Entre os registros desta terça (12), também está o 2,4-D, um herbicida considerado perigosíssimo que vem sendo usado cada vez mais por conta da resistência que certas plantas vêm apresentando ao glifosato. De acordo com a Campanha Contra os Agrotóxicos, há muitos registros de plantações danificadas devido ao uso da substância no Rio Grande do Sul.
Velhos conhecidos
É válido destacar ainda que fórmulas com o RoundUp, nome comercial do glifosato produzido pela Bayer, um dos venenos mais nocivos ao meio ambiente e aos seres humanos, foram autorizadas novamente. A substância foi considerada “provavelmente cancerígena” pela Organização Mundial da Saúde (OMS), em 2015.
Em agosto de 2018, o ex-jardineiro Dewayne Johnson ganhou um processo contra a Monsanto em San Francisco, nos Estados Unidos, por ter desenvolvido um tipo de câncer devido ao uso contínuo da substância..
A empresa, que já havia iniciado processo de venda para a Bayer, também perdeu outras duas vezes na Justiça após processos de um aposentado e de um casal que também desenvolveram câncer devido ao uso do veneno. Desde então, o número de processos contra a agroquímica só cresce e já são 18,4 mil somente nos EUA.

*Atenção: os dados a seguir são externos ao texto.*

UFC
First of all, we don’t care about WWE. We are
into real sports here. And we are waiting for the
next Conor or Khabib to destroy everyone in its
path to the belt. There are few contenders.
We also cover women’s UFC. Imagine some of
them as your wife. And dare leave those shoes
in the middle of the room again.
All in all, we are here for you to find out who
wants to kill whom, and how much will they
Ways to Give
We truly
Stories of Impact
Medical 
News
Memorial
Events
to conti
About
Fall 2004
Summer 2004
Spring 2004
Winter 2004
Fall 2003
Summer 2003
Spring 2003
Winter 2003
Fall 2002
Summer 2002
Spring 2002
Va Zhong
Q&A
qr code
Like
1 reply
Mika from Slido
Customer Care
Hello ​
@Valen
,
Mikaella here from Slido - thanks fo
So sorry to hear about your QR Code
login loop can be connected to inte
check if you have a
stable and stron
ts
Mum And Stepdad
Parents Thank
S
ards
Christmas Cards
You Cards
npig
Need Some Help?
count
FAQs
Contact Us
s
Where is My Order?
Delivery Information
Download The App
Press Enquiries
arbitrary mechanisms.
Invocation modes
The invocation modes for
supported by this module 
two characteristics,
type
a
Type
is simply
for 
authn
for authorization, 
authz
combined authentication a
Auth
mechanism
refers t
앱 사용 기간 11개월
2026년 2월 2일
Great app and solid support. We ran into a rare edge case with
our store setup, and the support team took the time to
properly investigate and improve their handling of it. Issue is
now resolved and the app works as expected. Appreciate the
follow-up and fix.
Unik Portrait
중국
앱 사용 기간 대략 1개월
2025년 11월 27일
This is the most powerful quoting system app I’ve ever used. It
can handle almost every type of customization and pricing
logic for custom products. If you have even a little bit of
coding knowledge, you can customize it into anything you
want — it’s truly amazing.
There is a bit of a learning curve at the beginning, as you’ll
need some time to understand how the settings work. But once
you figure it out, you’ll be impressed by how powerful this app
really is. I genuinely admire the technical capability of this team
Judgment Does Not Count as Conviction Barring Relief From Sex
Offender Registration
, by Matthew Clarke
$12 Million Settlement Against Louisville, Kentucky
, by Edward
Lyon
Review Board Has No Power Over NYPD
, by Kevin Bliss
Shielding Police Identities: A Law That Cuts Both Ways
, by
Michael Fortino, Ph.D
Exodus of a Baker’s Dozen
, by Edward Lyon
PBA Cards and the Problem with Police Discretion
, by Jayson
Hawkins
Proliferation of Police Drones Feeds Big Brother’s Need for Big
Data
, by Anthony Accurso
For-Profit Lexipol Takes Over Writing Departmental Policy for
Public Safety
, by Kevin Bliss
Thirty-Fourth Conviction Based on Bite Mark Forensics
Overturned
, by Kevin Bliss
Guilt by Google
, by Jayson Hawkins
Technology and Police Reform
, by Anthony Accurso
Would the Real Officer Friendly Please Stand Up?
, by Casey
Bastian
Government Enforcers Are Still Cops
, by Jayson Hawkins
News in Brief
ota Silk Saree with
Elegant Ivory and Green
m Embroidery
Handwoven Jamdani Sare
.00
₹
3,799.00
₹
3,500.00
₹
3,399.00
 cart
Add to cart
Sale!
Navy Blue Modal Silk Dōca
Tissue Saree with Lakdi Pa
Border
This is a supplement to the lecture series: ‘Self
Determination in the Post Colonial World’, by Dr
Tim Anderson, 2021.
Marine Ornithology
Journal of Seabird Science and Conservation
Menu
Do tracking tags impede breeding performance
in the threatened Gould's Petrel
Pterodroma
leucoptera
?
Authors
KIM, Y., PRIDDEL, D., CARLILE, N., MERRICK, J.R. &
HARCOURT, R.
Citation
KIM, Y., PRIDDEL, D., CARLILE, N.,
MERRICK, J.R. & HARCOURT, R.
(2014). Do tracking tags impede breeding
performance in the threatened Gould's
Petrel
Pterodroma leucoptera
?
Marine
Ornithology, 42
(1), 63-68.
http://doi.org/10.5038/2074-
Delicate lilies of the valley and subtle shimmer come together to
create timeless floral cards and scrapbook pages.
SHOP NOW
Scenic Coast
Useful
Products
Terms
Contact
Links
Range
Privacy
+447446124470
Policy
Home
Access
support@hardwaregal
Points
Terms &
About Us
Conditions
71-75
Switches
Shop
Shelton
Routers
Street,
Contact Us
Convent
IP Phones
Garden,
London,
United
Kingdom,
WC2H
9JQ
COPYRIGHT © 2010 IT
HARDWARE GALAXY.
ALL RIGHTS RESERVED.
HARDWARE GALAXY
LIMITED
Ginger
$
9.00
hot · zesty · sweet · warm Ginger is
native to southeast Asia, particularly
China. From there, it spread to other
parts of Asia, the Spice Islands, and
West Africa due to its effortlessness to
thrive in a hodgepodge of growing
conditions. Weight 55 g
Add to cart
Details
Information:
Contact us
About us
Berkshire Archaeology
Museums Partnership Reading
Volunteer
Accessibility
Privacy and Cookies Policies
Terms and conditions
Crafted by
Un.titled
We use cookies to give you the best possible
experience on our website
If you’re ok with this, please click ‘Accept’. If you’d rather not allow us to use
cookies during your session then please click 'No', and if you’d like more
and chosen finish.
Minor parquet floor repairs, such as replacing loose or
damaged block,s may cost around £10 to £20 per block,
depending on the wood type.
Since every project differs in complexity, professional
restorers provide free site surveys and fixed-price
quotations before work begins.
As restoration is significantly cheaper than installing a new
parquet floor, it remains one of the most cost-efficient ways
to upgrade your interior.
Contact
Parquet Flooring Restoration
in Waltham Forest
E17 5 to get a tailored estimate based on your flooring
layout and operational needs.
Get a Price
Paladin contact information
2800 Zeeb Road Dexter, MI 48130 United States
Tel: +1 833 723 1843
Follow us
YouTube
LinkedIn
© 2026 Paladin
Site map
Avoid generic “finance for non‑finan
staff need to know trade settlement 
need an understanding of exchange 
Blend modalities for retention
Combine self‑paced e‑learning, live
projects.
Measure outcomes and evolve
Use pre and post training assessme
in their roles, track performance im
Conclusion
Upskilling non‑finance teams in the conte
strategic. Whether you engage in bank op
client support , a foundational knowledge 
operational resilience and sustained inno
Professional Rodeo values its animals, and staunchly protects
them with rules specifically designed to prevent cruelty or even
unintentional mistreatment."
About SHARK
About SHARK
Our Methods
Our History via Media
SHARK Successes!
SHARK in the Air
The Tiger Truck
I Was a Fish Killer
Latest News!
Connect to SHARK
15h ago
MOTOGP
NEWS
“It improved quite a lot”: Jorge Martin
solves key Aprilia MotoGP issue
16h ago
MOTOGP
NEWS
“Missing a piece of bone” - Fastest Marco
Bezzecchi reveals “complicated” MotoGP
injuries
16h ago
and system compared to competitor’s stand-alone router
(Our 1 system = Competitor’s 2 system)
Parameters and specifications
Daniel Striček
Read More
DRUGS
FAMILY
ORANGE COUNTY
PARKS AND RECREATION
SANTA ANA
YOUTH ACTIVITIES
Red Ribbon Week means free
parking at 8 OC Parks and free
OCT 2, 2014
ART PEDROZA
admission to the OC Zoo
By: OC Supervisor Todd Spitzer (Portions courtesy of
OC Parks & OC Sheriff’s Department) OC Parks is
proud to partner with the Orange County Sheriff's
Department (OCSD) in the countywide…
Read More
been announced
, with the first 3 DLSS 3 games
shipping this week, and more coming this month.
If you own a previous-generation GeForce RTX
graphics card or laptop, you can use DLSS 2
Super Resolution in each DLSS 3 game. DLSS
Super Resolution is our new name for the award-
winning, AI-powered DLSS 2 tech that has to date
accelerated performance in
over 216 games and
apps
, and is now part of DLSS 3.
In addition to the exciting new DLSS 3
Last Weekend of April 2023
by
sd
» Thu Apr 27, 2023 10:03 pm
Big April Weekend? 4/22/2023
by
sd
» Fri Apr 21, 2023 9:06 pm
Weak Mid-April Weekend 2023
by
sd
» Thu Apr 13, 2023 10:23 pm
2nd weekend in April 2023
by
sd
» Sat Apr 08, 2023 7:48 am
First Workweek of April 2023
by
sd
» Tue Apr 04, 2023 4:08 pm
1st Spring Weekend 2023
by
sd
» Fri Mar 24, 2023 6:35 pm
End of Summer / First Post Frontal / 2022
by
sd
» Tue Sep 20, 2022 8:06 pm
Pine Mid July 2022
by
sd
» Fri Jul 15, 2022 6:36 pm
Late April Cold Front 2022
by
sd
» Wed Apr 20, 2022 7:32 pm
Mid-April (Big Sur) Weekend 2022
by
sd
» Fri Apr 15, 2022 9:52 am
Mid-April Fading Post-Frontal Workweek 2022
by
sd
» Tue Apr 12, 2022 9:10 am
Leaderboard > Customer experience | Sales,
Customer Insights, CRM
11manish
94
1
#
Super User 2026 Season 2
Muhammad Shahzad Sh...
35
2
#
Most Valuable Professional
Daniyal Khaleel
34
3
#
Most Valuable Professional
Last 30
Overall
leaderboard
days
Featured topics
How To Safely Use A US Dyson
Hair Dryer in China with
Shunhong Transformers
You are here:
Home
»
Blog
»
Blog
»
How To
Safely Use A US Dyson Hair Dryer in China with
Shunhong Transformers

:: Monsanto é condenada a pagar US$ 289 milhões por câncer em jardineiro nos EUA ::
Enquanto o Brasil aprova agrotóxicos em ritmo acelerado, mesmo a Alemanha, país de origem da Bayer, anunciou em setembro do ano passado que pretende proibir o uso do componente a partir do fim de 2023.
Tygel endossa ainda que o argumento do governo brasileiro de que aprovação dos agrotóxicos visa permitir permitir a utilização de agrotóxicos menos tóxicos não corresponde à realidade, já que os biodefensivos, com potencial menor de danos à saúde, representam uma porcentagem muito pequena das aprovações.
“O que vemos são os mesmos ingredientes ativos desde anos 70 e 80 ganhando novos registros, novas formulações, novas formas de aplicação, e isso é muito preocupante. Estão aumentando a disponibilidade desses produtos no mercado e incentivando ainda mais seu uso”.